Friday, January 7, 2011

I love/hate being American


Through the looking glass, originally uploaded by scrollwork.
Or how the famous homeless guy and the mannerless fanatics kept changing my mind

There ought to be a wall to walk through for those of us wearing two identities, neither of which fits well at all times. It's become a way of life for naturalized citizens like me to step nimbly from one side to the other as we choose our cultural and political allegiance. More than our culinary preferences, our accents, the frequency of our visits to the homeland, or any aspect of our appearance, the choices we make in these two areas move us along a spectrum of acculturation: Am I feeling more Filipino or more American today?

I remember the exact moment I realized I'd crossed over politically: I heard myself referring to American troops fighting in the Gulf as “our” men and women. I wasn't just parroting how the media called them. These were now indeed "my" people, in that sense, and my country for which they were putting their lives at risk. It took me six years from when the Boeing 747 landed at the San Francisco airport to reach this point. I wasn't sworn in as an American until the following year.

But that’s how it should be, because a ceremony doesn't make you anything. It declares after the fact, publicly and in a way that satisfies lawyers and record keepers, the shift that’s already happened. This applies to the ceremonies that couple or uncouple you, rubberstamp you as educated, accept you into a cult (!), club, church, or sisterhood, and send your vacated shell on the last leg of your eternal journey. By the time the formalities are performed, you are already bonded, torn apart, schooled, initiated or, well, kaput.

Of course, as any naturalized citizen will tell you, what your passport states as your nationality doesn’t shoehorn you into a trussed up box marked, “Do not open.” Pandora’s curious fingers often pry the lid off, and there are endless things to marvel at, things that make you roll your eyes and question if there ever will be enough years, enough experiences, to tip the scales toward your true, preferred identity.

Am I proud to be an American today? Watch:

The Phelps family featured in the video seems to have one discernible mission: Be loudly obnoxious. At military funerals. With signs proclaiming, “Thank God for dead soldiers” and anti-gay sentiments.
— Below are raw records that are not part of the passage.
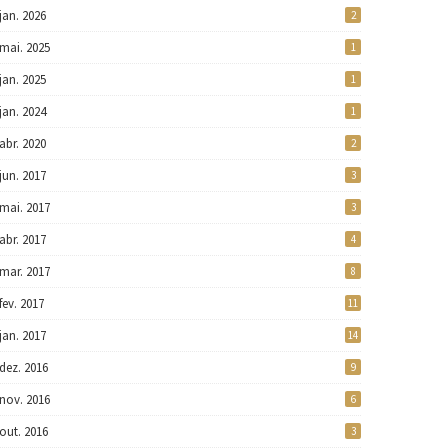
jan. 2026
2
mai. 2025
1
jan. 2025
1
jan. 2024
1
abr. 2020
2
jun. 2017
3
mai. 2017
3
abr. 2017
4
mar. 2017
8
fev. 2017
11
jan. 2017
14
dez. 2016
9
nov. 2016
6
out. 2016
3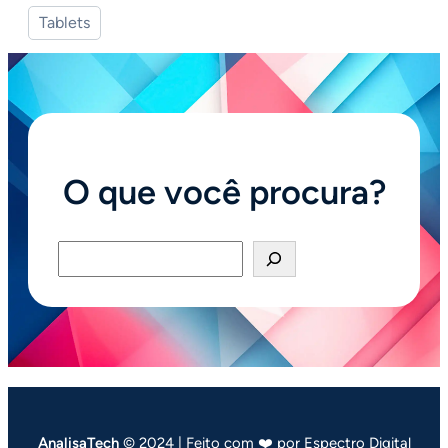
Tablets
O que você procura?
Pesquisar
AnalisaTech
© 2024 | Feito com ❤️ por Espectro Digital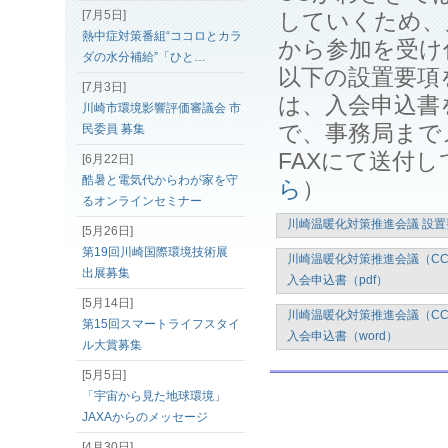
[7月5日]
していくため、
熱中症対策番組“ココロとカラ
から参加を受け
ダの水分補給”「ひと…
以下の設置要項
[7月3日]
は、入会申込書
川崎市環境影響評価審議会 市
で、事務局までメール（
民委員 募集
FAXにて送付
[6月22日]
酷暑と電気代からわが家を守
ら
）
るオンラインセミナー
川崎温暖化対策推進会議 設置
[5月26日]
第19回川崎国際環境技術展
川崎温暖化対策推進会議（C
出展募集
入会申込書（pdf）
[5月14日]
川崎温暖化対策推進会議（C
第15回スマートライフスタイ
入会申込書（word）
ル大賞募集
[5月5日]
「宇宙から見た地球環境」
JAXAからのメッセージ
[4月30日]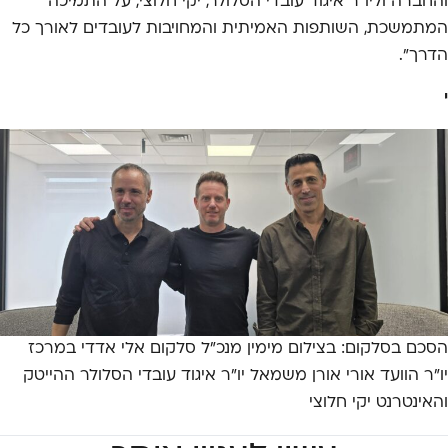
והחברה וליו"ר איגוד עובדי הסלולר, יקי חלוצי, על התמיכה
המתמשכת, השותפות האמיתית והמחויבות לעובדים לאורך כל
הדרך".
י
הסכם בסלקום: בצילום מימין מנכ"ל סלקום אלי אדדי במרכז
יו"ר הוועד אורי אורן משמאל יו"ר איגוד עובדי הסלולר ההייטק
והאינטרנט יקי חלוצי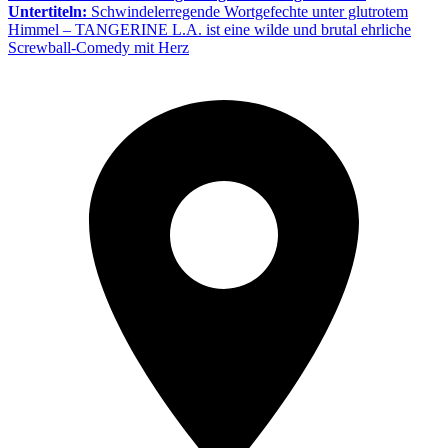
Untertiteln:
Schwindelerregende Wortgefechte unter glutrotem
Himmel – TANGERINE L.A. ist eine wilde und brutal ehrliche
Screwball-Comedy mit Herz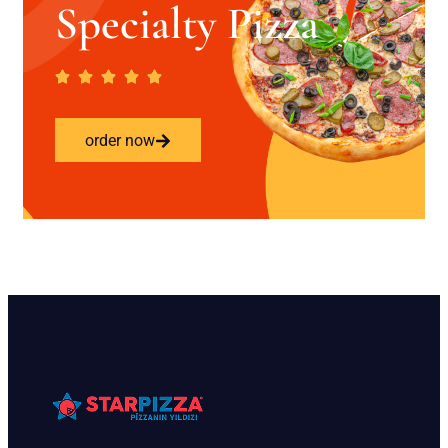
Specialty Pizza
order now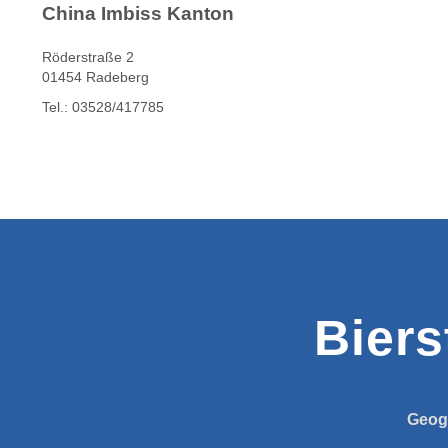
China Imbiss Kanton
Röderstraße 2
01454 Radeberg
Tel.: 03528/417785
Biers
Geog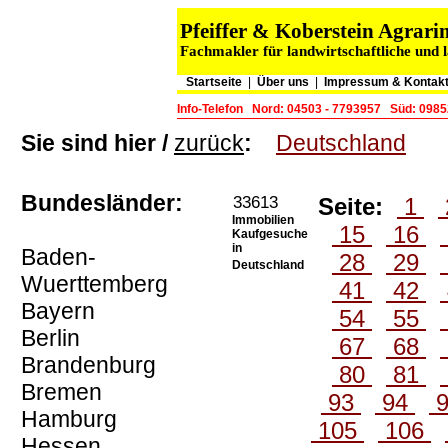
Pfeiffer & Koberstein Agra
Fachmakler für landwirtschaftliche und 
Startseite
|
Über uns
|
Impressum & Kontak
Info-Telefon
Nord: 04503 - 7793957
Süd: 0985
Sie sind hier /
zurück
:
Deutschland
Bundesländer:
33613
Seite:
1
Immobilien
15
16
Kaufgesuche
in
Baden-
28
29
Deutschland
Wuerttemberg
41
42
Bayern
54
55
Berlin
67
68
Brandenburg
80
81
Bremen
93
94
Hamburg
105
106
Hessen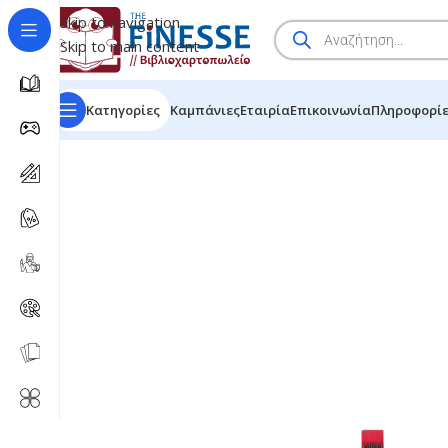
Skip to navigation
Skip to main content
Κατηγορίες
Καμπάνιες
Εταιρία
Επικοινωνία
Πληροφορί
HOME
/
SHOP
/
BRANDS
/
KOH-I-NOOR ΜΥΤΕΣ ΜΗΧΑΝΙ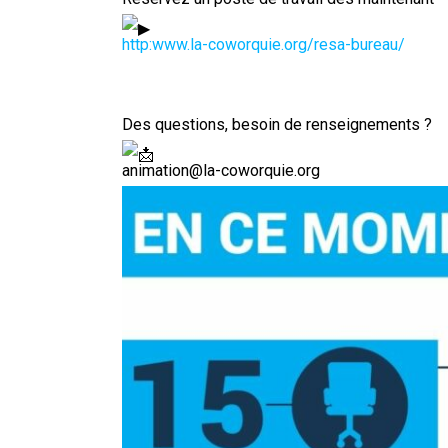
http:www.la-coworquie.org/resa-bureau/
Des questions, besoin de renseignements ?
animation@la-coworquie.org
Coming as I do from a military family that has buried three of its members, I was infuriated. I was enraged. More to the point, I was incensed by the gaping loophole in the Constitution that has time and again been exploited as the apron to hide behind: freedom of speech.

In a just world, there is a trade that must be made to earn each privilege. Does that world exist only in fairytales? In the pre-Disney version of Hans Christian Andersen’s “The Little Mermaid,” Ariel allows Ursula to cut off her tongue in exchange for legs to walk among humans. Something for something. How else would you value a privilege?

The Phelps have done nothing to earn the privilege of freedom of speech. They kick the flag along the ground as part of their putrid choreography. Yet, the argument goes that no one can (legally) cut off their tongues.

Cue the roll of eyeballs. Only in America. Transplant this van of blasphemous hicks to the Philippines and they’d be cussed at, at the very least, and lynched, at worst. Bastos. Gago. Ulol. Have at ‘em.

Fortunately, for every rotten thing about America, there is, if you care to look, something redeeming. Like this:

We love redemption stories like this guy’s.

Astoundingly talented but dragged down by his addictions, Ted Williams was reduced to holding up a cardboard sign along an Ohio freeway. It said, “I have a god-given gift of voice. I am an ex-radio announcer who has fallen on hard times. Please! Any help would be appreciated…”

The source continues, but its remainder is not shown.